Retinal Disease Classification using OCT Images
Hybrid CNN architectures with attention mechanisms for multi-class retinal disease identification.
Overview
This research presents a novel approach to automated retinal disease classification using Optical Coherence Tomography (OCT) images. By incorporating Convolutional Block Attention Module (CBAM) and skip connections into pre-trained CNNs, we achieved state-of-the-art performance in identifying eight different retinal conditions.
Published at the 3rd International Conference on Computing Advancements (ICCA 2024), this work addresses the critical need for automated diagnostic tools in ophthalmology, potentially preventing blindness through early disease detection.
Tools & Technologies
Python TensorFlow Keras OpenCV NumPy Pandas Matplotlib CBAM DenseNet121 Xception
Research Motivation
Millions of people worldwide suffer from retinal diseases that, if left untreated, can lead to preventable blindness.

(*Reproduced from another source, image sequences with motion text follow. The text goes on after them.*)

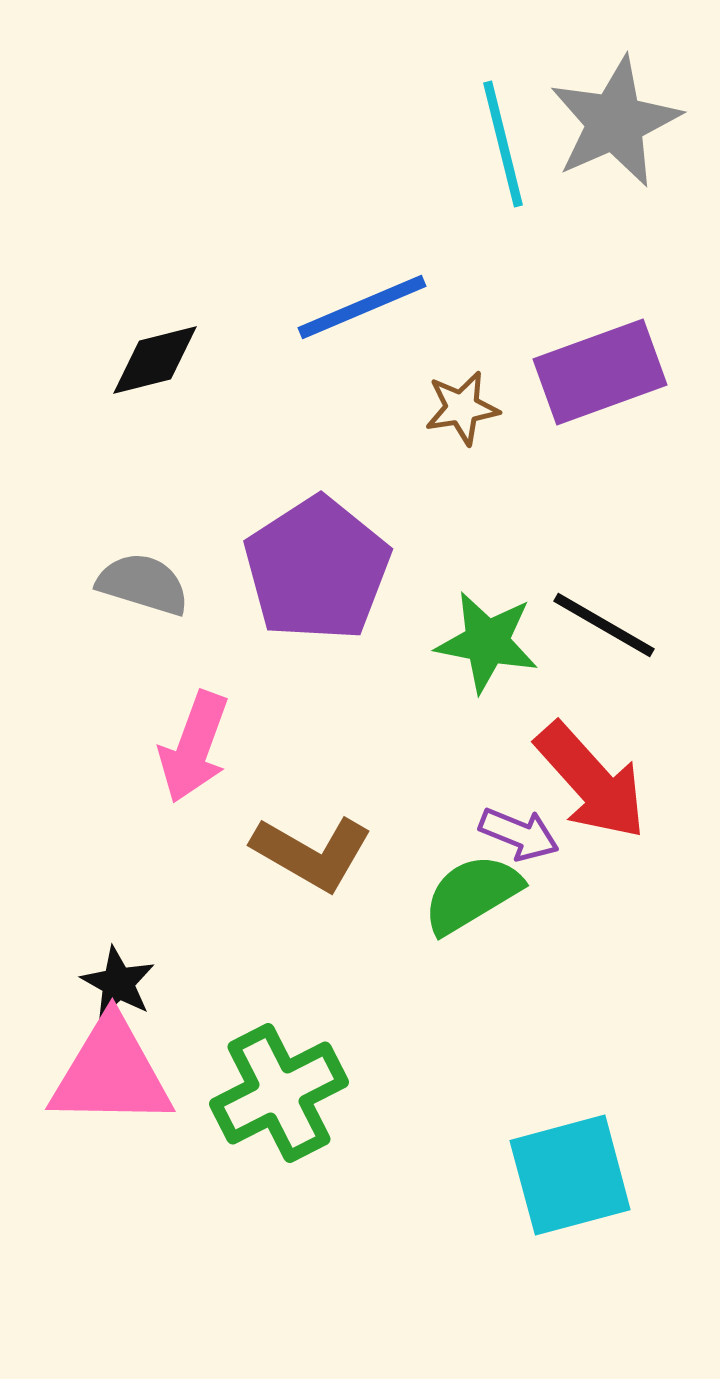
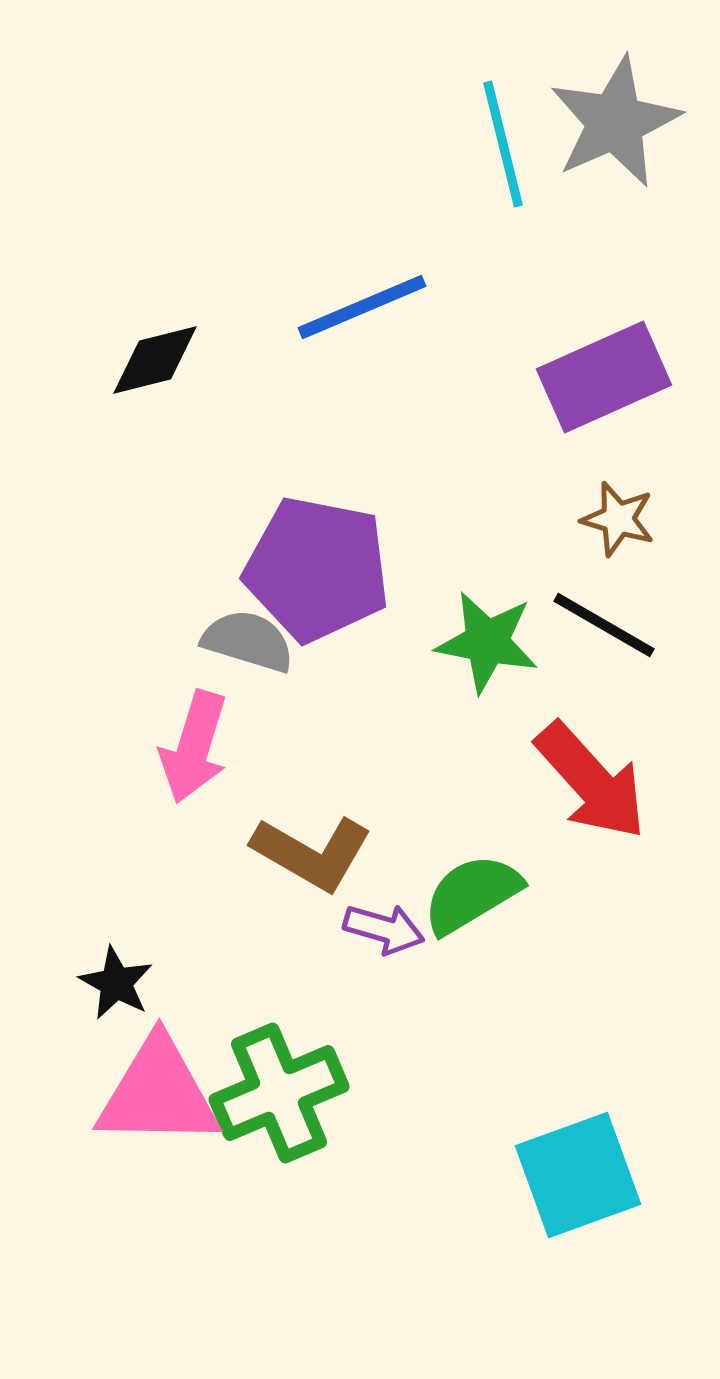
purple rectangle: moved 4 px right, 5 px down; rotated 4 degrees counterclockwise
brown star: moved 156 px right, 111 px down; rotated 26 degrees clockwise
purple pentagon: rotated 28 degrees counterclockwise
gray semicircle: moved 105 px right, 57 px down
pink arrow: rotated 3 degrees counterclockwise
purple arrow: moved 135 px left, 95 px down; rotated 6 degrees counterclockwise
black star: moved 2 px left
pink triangle: moved 47 px right, 20 px down
green cross: rotated 4 degrees clockwise
cyan square: moved 8 px right; rotated 5 degrees counterclockwise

Traditional manual diagnosis methods are:
- Time-consuming and labor-intensive
- Subject to inter-observer variability
- Limited by the availability of specialized ophthalmologists
- Prone to human error in early-stage disease detection
Our automated approach using deep learning aims to overcome these limitations by providing fast, consistent, and accurate diagnoses.
Technical Approach
1. Hybrid Architecture Design
We developed a novel architecture combining three key components:
Pre-trained CNNs
Leveraged transfer learning with DenseNet121, ResNet50, VGG16, Xception, and EfficientNetB1
CBAM Module
Enhanced feature extraction by focusing on pathologically significant regions in OCT images
Skip Connections
Facilitated direct information flow between layers, preserving fine-grained features
2. Dataset: OCT-C8
The study utilized the comprehensive OCT-C8 dataset containing:
- 8 Classes: 7 disease types + 1 healthy class
- Diseases Covered:
- Age-related Macular Degeneration (AMD)
- Diabetic Macular Edema (DME)
- Epiretinal Membrane (ERM)
- Macular Hole (MH)
- Retinal Artery Occlusion (RAO)
- Retinal Vein Occlusion (RVO)
- Vitreomacular Traction (VMT)
- Normal retina
3. Model Architecture
# Simplified architecture overview
Input OCT Image → Pre-trained CNN Base → CBAM Module → Skip Connection →
Dense Layers → Softmax Classification → Disease Prediction
Results & Performance
96.28%
DenseNet-CBAM-Skip Accuracy
96.11%
Xception-CBAM-Skip Accuracy
96.31%
F1-Score (DenseNet)
8
Classes Identified
Performance Comparison
Our hybrid models significantly outperformed baseline pre-trained models:
- DenseNet121 (baseline): 91.2% → DenseNet-CBAM-Skip: 96.28% (+5.08%)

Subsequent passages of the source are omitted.